In 1986 Anthony started the Western Gateway Motel. Over the years it has grown and evolved with the addition of more rooms, conference facilities, a bar, restaurant, and café.
Anthony met his wife Phillipa some 20 years ago. Phillipa is an industrious and businesslike woman whose vibrancy almost knocks you over when you meet her. She is great fun and like her husband, Phillipa is very interested and involved in her community and by the people who surround her.
At their venue Anthony & Phillipa offers good quality honest food including their famous stone grills as well as an enviable selection of wines and beers.
Anthony’s consistent commitment to evolving The Western Gateway is no more evident than in the new fit-out of his restaurant, bar and café.
INspired by the land
The foundation of the café and bar is the checkerboard cement encaustic tiled floor. The colours were inspired by the land, and, the checkerboard design by the patterns on men’s shirts. Almost all of these blokes seemed to wear checkerboard shirts which often had quite beautiful patterns.

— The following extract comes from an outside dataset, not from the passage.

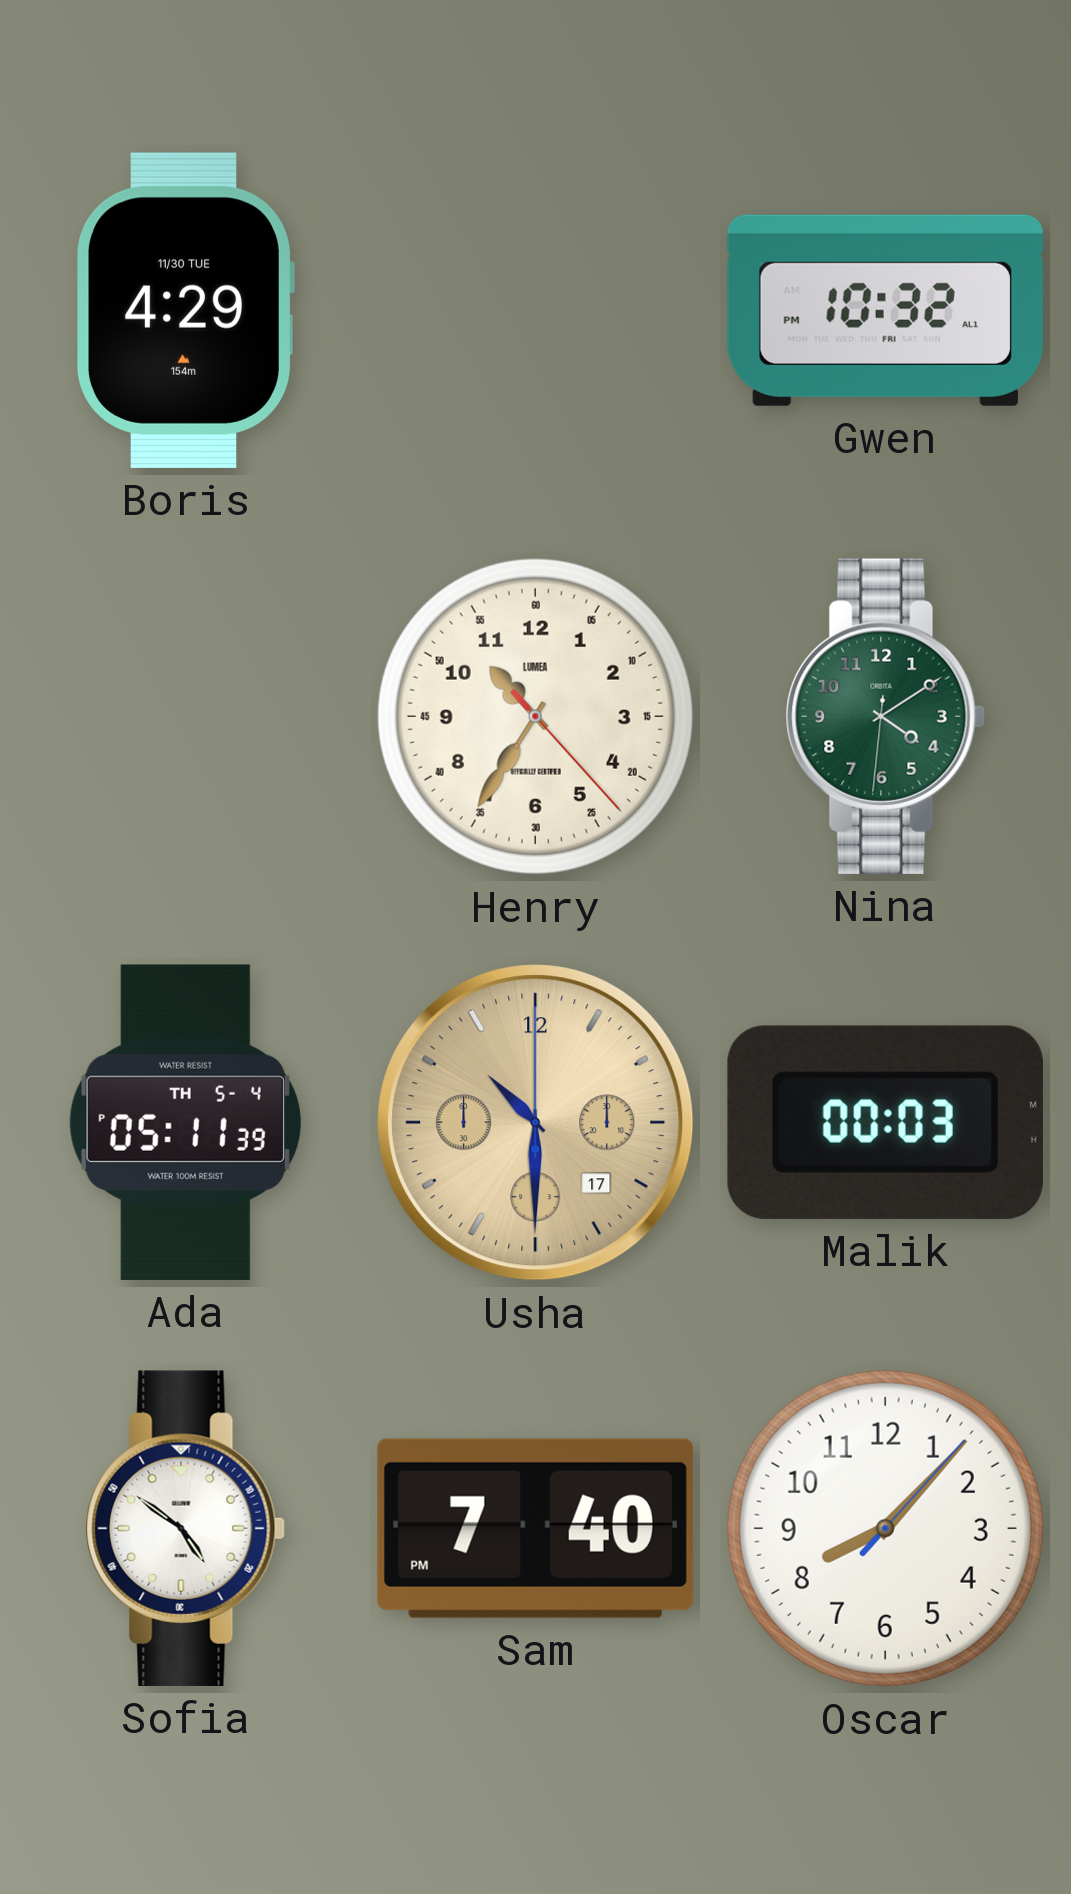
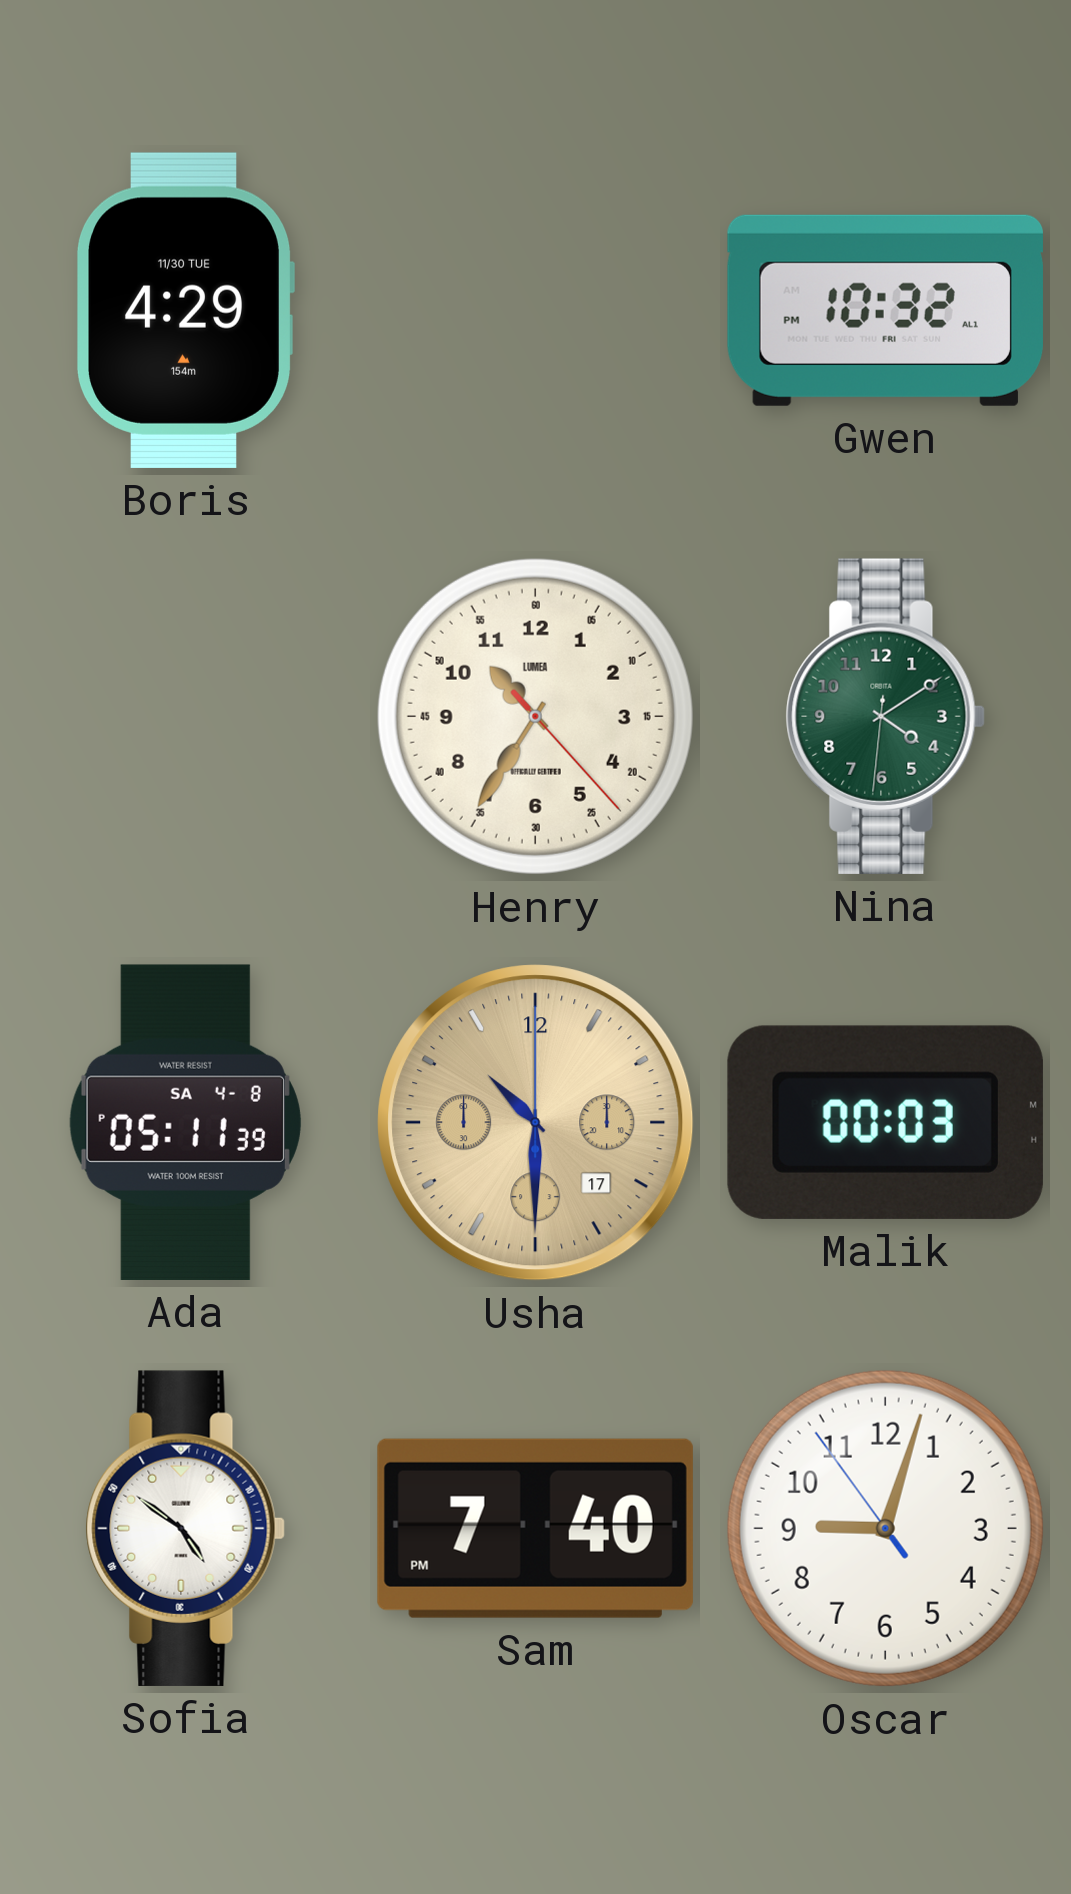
Ada date: TH 5-4 -> SA 4-8
Oscar: 8:07 -> 9:02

The floor is the main focus in the café and bar. This is layered with joinery which could be described as modern Australian agricultural in style. High backed banquette bench seats painted in white line the main wall in the café. They have tongue and groove backs which are inspired by the Queenslander. Cantilevering off the wall above are industrial French wall lights.
The café servery is tiled with a handmade white Italian brick bond tile. Illuminating from above is the giant Diesl cage light, a modern light which was inspired by the lamps of miners and workers.
The bar area is the hub of the entire space. It provides the link between the café and restaurant. The encaustic tiled floor pattern here increases in size to an over-scaled checkerboard. The bar itself is almost ten metres long. Clad in Statuario marble, the top is strapped with marble, it’s almost as if it has a giant stone belt around its huge girth. Hanging over the bar are classic utilitarian pendant lights. Adjacent to the bar are dry bars finished in waxed oak. Next to these is a photo wall picturing some of the locals, which provides a nostalgic talking point.